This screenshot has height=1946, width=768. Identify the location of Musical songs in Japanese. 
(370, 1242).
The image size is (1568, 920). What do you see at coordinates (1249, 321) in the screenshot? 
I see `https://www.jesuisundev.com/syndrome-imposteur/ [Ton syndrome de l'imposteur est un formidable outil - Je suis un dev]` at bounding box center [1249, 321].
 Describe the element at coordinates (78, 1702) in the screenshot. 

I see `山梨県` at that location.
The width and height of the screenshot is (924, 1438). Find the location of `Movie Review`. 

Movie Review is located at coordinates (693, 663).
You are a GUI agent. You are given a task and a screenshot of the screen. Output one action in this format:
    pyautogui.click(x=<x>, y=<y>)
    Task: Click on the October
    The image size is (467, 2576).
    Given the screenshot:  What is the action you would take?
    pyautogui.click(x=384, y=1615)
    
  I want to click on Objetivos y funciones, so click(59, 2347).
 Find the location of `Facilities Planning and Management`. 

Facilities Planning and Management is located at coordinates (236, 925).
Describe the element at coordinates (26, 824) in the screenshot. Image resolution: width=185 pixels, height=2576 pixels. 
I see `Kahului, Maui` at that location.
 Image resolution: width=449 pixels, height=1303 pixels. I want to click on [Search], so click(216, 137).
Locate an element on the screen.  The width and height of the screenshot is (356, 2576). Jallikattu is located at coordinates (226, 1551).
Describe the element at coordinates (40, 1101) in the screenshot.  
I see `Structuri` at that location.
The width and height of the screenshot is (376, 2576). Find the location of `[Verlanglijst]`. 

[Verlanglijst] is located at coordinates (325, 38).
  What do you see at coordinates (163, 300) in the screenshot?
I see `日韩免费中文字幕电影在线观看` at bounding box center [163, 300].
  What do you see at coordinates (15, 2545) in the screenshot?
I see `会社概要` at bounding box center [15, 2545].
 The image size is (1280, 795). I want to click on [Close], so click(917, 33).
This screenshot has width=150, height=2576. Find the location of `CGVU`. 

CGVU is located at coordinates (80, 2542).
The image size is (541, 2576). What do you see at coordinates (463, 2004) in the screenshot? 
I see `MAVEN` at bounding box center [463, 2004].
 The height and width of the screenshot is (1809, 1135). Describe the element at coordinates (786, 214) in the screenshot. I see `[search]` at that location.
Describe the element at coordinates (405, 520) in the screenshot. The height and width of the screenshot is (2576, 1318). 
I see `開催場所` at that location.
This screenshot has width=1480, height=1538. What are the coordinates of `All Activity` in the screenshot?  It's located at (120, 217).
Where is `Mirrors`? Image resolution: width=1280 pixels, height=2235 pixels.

**What to do**
Reproduce all of the data. Leave every line unchanged.

**Task answer**
This screenshot has height=1946, width=768. Identify the location of Musical songs in Japanese. 
(370, 1242).
The image size is (1568, 920). What do you see at coordinates (1249, 321) in the screenshot? 
I see `https://www.jesuisundev.com/syndrome-imposteur/ [Ton syndrome de l'imposteur est un formidable outil - Je suis un dev]` at bounding box center [1249, 321].
 Describe the element at coordinates (78, 1702) in the screenshot. 

I see `山梨県` at that location.
The width and height of the screenshot is (924, 1438). Find the location of `Movie Review`. 

Movie Review is located at coordinates (693, 663).
You are a GUI agent. You are given a task and a screenshot of the screen. Output one action in this format:
    pyautogui.click(x=<x>, y=<y>)
    Task: Click on the October
    The image size is (467, 2576).
    Given the screenshot:  What is the action you would take?
    pyautogui.click(x=384, y=1615)
    
  I want to click on Objetivos y funciones, so click(59, 2347).
 Find the location of `Facilities Planning and Management`. 

Facilities Planning and Management is located at coordinates (236, 925).
Describe the element at coordinates (26, 824) in the screenshot. Image resolution: width=185 pixels, height=2576 pixels. 
I see `Kahului, Maui` at that location.
 Image resolution: width=449 pixels, height=1303 pixels. I want to click on [Search], so click(216, 137).
Locate an element on the screen.  The width and height of the screenshot is (356, 2576). Jallikattu is located at coordinates (226, 1551).
Describe the element at coordinates (40, 1101) in the screenshot.  
I see `Structuri` at that location.
The width and height of the screenshot is (376, 2576). Find the location of `[Verlanglijst]`. 

[Verlanglijst] is located at coordinates (325, 38).
  What do you see at coordinates (163, 300) in the screenshot?
I see `日韩免费中文字幕电影在线观看` at bounding box center [163, 300].
  What do you see at coordinates (15, 2545) in the screenshot?
I see `会社概要` at bounding box center [15, 2545].
 The image size is (1280, 795). I want to click on [Close], so click(917, 33).
This screenshot has width=150, height=2576. Find the location of `CGVU`. 

CGVU is located at coordinates (80, 2542).
The image size is (541, 2576). What do you see at coordinates (463, 2004) in the screenshot? 
I see `MAVEN` at bounding box center [463, 2004].
 The height and width of the screenshot is (1809, 1135). Describe the element at coordinates (786, 214) in the screenshot. I see `[search]` at that location.
Describe the element at coordinates (405, 520) in the screenshot. The height and width of the screenshot is (2576, 1318). 
I see `開催場所` at that location.
This screenshot has width=1480, height=1538. What are the coordinates of `All Activity` in the screenshot?  It's located at (120, 217).
Where is `Mirrors`? Image resolution: width=1280 pixels, height=2235 pixels.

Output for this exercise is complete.